Collect all lines from the records below that include the word "Associazione".

━━━━━━

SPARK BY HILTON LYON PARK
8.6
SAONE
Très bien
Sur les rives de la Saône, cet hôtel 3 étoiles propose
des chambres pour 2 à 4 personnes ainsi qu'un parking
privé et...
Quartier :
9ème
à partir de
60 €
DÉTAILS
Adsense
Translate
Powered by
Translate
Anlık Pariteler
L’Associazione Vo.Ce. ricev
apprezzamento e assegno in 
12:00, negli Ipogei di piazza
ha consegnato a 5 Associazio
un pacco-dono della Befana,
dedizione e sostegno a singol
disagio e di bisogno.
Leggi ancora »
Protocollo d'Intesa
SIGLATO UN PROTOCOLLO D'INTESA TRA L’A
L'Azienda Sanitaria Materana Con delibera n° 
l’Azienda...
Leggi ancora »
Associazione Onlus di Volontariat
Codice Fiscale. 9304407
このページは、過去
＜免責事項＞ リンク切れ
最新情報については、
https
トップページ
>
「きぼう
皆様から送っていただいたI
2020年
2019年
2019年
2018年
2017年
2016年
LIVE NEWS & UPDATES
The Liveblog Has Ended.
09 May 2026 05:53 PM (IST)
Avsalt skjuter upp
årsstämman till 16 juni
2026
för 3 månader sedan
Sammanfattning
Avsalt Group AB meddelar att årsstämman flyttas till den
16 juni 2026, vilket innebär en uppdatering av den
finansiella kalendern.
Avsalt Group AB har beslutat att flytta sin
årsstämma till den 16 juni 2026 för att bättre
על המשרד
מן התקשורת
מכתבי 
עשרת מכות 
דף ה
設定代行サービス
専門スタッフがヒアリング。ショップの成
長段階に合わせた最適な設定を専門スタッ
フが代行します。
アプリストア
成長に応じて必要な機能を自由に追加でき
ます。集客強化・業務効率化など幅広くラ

━━━━━━

Final answer ::
L’Associazione Vo.Ce. ricev
Associazione Onlus di Volontariat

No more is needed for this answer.